» **Extracted records**:
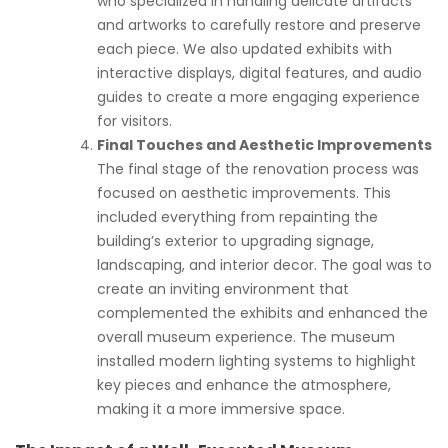
who specialized in handling delicate artifacts
and artworks to carefully restore and preserve
each piece. We also updated exhibits with
interactive displays, digital features, and audio
guides to create a more engaging experience
for visitors.
Final Touches and Aesthetic Improvements
The final stage of the renovation process was
focused on aesthetic improvements. This
included everything from repainting the
building’s exterior to upgrading signage,
landscaping, and interior decor. The goal was to
create an inviting environment that
complemented the exhibits and enhanced the
overall museum experience. The museum
installed modern lighting systems to highlight
key pieces and enhance the atmosphere,
making it a more immersive space.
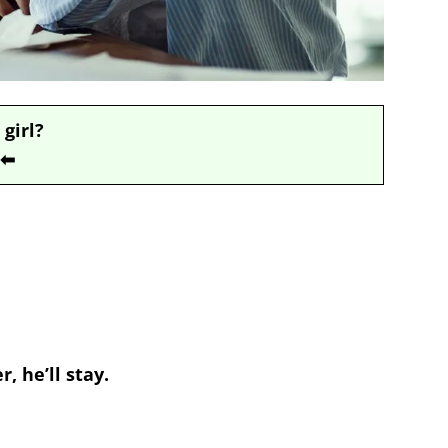
 girl?
⬅
, he’ll stay.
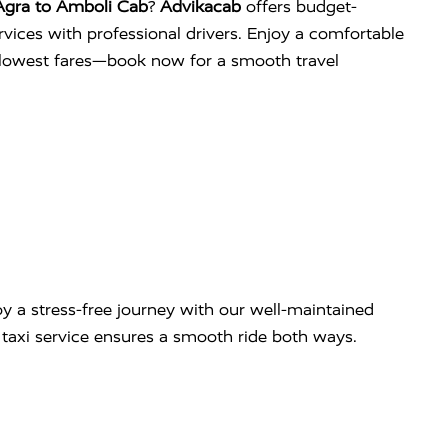
Agra to Amboli Cab
?
Advikacab
offers budget-
services with professional drivers. Enjoy a comfortable
e lowest fares—book now for a smooth travel
y a stress-free journey with our well-maintained
ip taxi service ensures a smooth ride both ways.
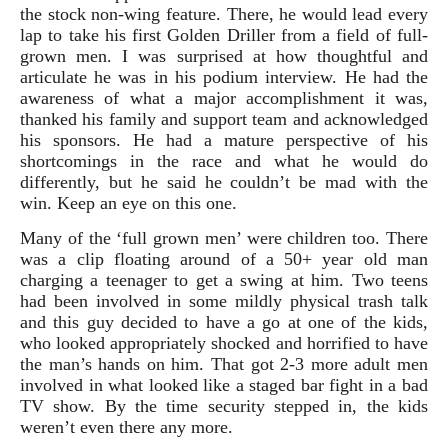
the stock non-wing feature. There, he would lead every
lap to take his first Golden Driller from a field of full-
grown men. I was surprised at how thoughtful and
articulate he was in his podium interview. He had the
awareness of what a major accomplishment it was,
thanked his family and support team and acknowledged
his sponsors. He had a mature perspective of his
shortcomings in the race and what he would do
differently, but he said he couldn’t be mad with the
win. Keep an eye on this one.
Many of the ‘full grown men’ were children too. There
was a clip floating around of a 50+ year old man
charging a teenager to get a swing at him. Two teens
had been involved in some mildly physical trash talk
and this guy decided to have a go at one of the kids,
who looked appropriately shocked and horrified to have
the man’s hands on him. That got 2-3 more adult men
involved in what looked like a staged bar fight in a bad
TV show. By the time security stepped in, the kids
weren’t even there any more.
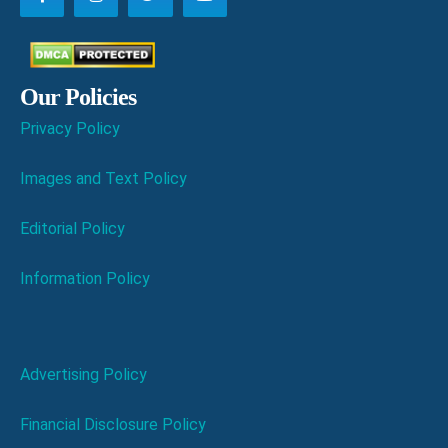
Our Policies
Privacy Policy
Images and Text Policy
Editorial Policy
Information Policy
Advertising Policy
Financial Disclosure Policy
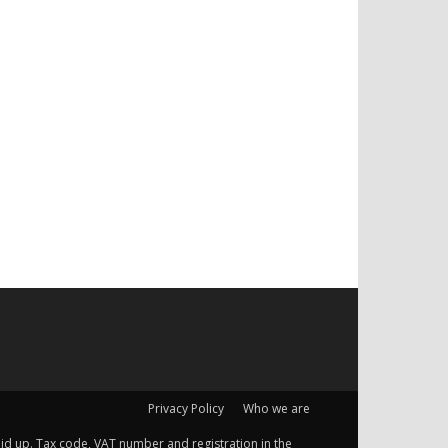
Privacy Policy
Who we are
 paid up. Tax code, VAT number and registration in the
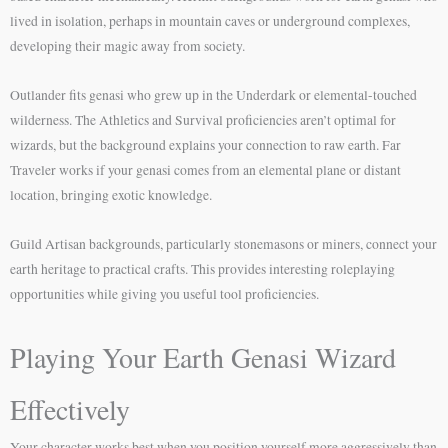
lived in isolation, perhaps in mountain caves or underground complexes,
developing their magic away from society.
Outlander fits genasi who grew up in the Underdark or elemental-touched
wilderness. The Athletics and Survival proficiencies aren’t optimal for
wizards, but the background explains your connection to raw earth. Far
Traveler works if your genasi comes from an elemental plane or distant
location, bringing exotic knowledge.
Guild Artisan backgrounds, particularly stonemasons or miners, connect your
earth heritage to practical crafts. This provides interesting roleplaying
opportunities while giving you useful tool proficiencies.
Playing Your Earth Genasi Wizard
Effectively
Your character works best when you position yourself more aggressively than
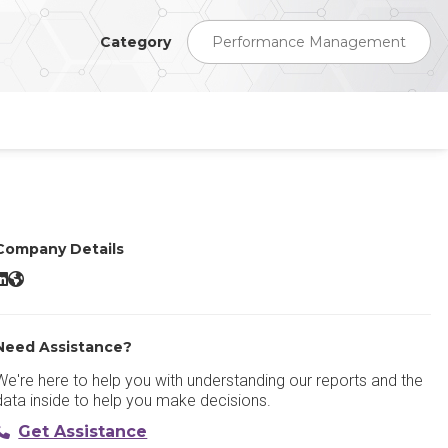
Category
Performance Management
Company Details
Peoplebox Performance Management LinkedIn
Peoplebox Performance Management Website
Need Assistance?
We're here to help you with understanding our reports and the
data inside to help you make decisions.
Get Assistance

» **What the task requires**:
Check each line of the records above, and copy those that hold the word "smooth".

» **Task result**:
e lowest fares—book now for a smooth travel
ip taxi service ensures a smooth ride both ways.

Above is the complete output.